===== Exercise materials

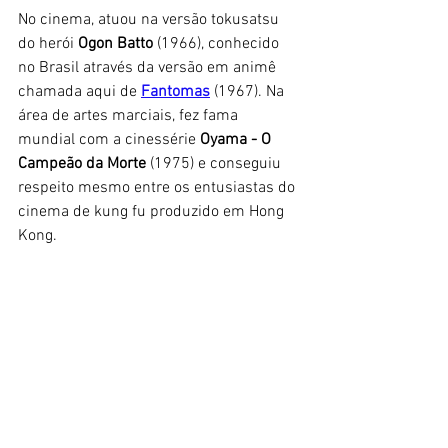
No cinema, atuou na versão tokusatsu 
do herói 
Ogon Batto
 (1966), conhecido 
no Brasil através da versão em animê 
chamada aqui de
Fantomas
 (1967). Na 
área de artes marciais, fez fama 
mundial com a cinessérie 
Oyama - O 
Campeão da Morte
 (1975) e conseguiu 
respeito mesmo entre os entusiastas do 
cinema de kung fu produzido em Hong 
Kong. 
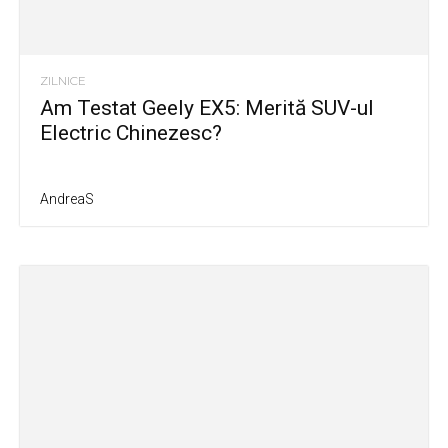
ZILNICE
Am Testat Geely EX5: Merită SUV-ul
Electric Chinezesc?
AndreaS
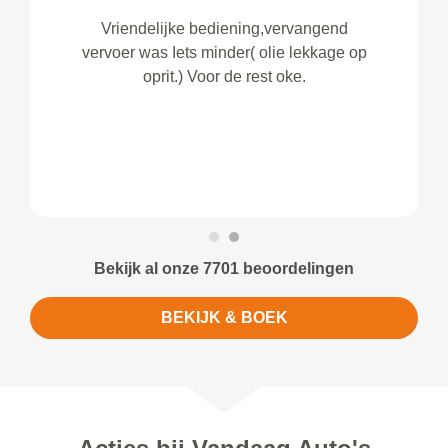
Vriendelijke bediening,vervangend
vervoer was Iets minder( olie lekkage op
oprit.) Voor de rest oke.
Bekijk al onze 7701 beoordelingen
BEKIJK & BOEK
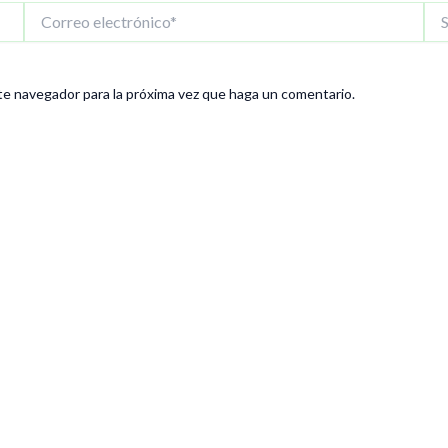
Correo
Siti
electrónico*
We
te navegador para la próxima vez que haga un comentario.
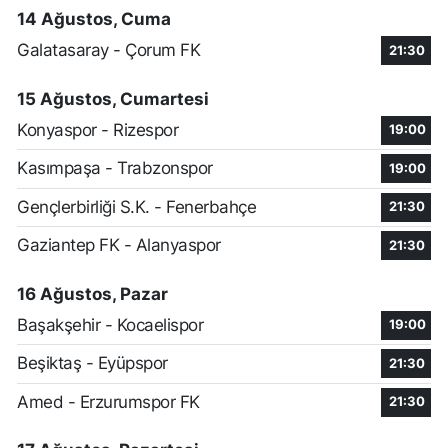
14 Ağustos, Cuma
Galatasaray - Çorum FK
21:30
15 Ağustos, Cumartesi
Konyaspor - Rizespor
19:00
Kasımpaşa - Trabzonspor
19:00
Gençlerbirliği S.K. - Fenerbahçe
21:30
Gaziantep FK - Alanyaspor
21:30
16 Ağustos, Pazar
Başakşehir - Kocaelispor
19:00
Beşiktaş - Eyüpspor
21:30
Amed - Erzurumspor FK
21:30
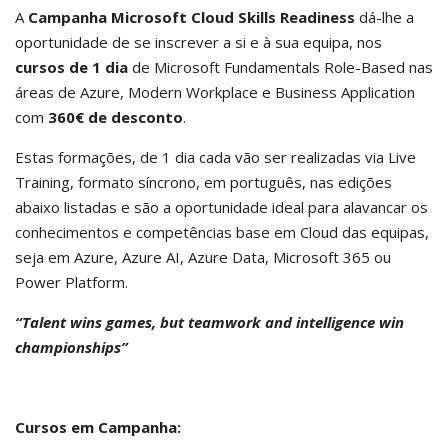
A
Campanha Microsoft Cloud Skills Readiness
dá-lhe a
oportunidade de se inscrever a si e à sua equipa, nos
cursos de 1 dia
de Microsoft Fundamentals Role-Based nas
áreas de Azure, Modern Workplace e Business Application
com
360€ de desconto
.
Estas formações, de 1 dia cada vão ser realizadas via Live
Training, formato síncrono, em português, nas edições
abaixo listadas e são a oportunidade ideal para alavancar os
conhecimentos e competências base em Cloud das equipas,
seja em Azure, Azure AI, Azure Data, Microsoft 365 ou
Power Platform.
“Talent wins games, but teamwork and intelligence win
championships”
Cursos em Campanha:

==========

Prompt:
The entries above are to be restated verbatim, with no pictures carried over.

Response for this exercise:
No cinema, atuou na versão tokusatsu 
do herói 
Ogon Batto
 (1966), conhecido 
no Brasil através da versão em animê 
chamada aqui de
Fantomas
 (1967). Na 
área de artes marciais, fez fama 
mundial com a cinessérie 
Oyama - O 
Campeão da Morte
 (1975) e conseguiu 
respeito mesmo entre os entusiastas do 
cinema de kung fu produzido em Hong 
Kong. 
ZILNICE
Am Testat Geely EX5: Merită SUV-ul
Electric Chinezesc?
AndreaS
Vriendelijke bediening,vervangend
vervoer was Iets minder( olie lekkage op
oprit.) Voor de rest oke.
Bekijk al onze 7701 beoordelingen
BEKIJK & BOEK
Correo
Siti
electrónico*
We
te navegador para la próxima vez que haga un comentario.
14 Ağustos, Cuma
Galatasaray - Çorum FK
21:30
15 Ağustos, Cumartesi
Konyaspor - Rizespor
19:00
Kasımpaşa - Trabzonspor
19:00
Gençlerbirliği S.K. - Fenerbahçe
21:30
Gaziantep FK - Alanyaspor
21:30
16 Ağustos, Pazar
Başakşehir - Kocaelispor
19:00
Beşiktaş - Eyüpspor
21:30
Amed - Erzurumspor FK
21:30
A
Campanha Microsoft Cloud Skills Readiness
dá-lhe a
oportunidade de se inscrever a si e à sua equipa, nos
cursos de 1 dia
de Microsoft Fundamentals Role-Based nas
áreas de Azure, Modern Workplace e Business Application
com
360€ de desconto
.
Estas formações, de 1 dia cada vão ser realizadas via Live
Training, formato síncrono, em português, nas edições
abaixo listadas e são a oportunidade ideal para alavancar os
conhecimentos e competências base em Cloud das equipas,
seja em Azure, Azure AI, Azure Data, Microsoft 365 ou
Power Platform.
“Talent wins games, but teamwork and intelligence win
championships”
Cursos em Campanha:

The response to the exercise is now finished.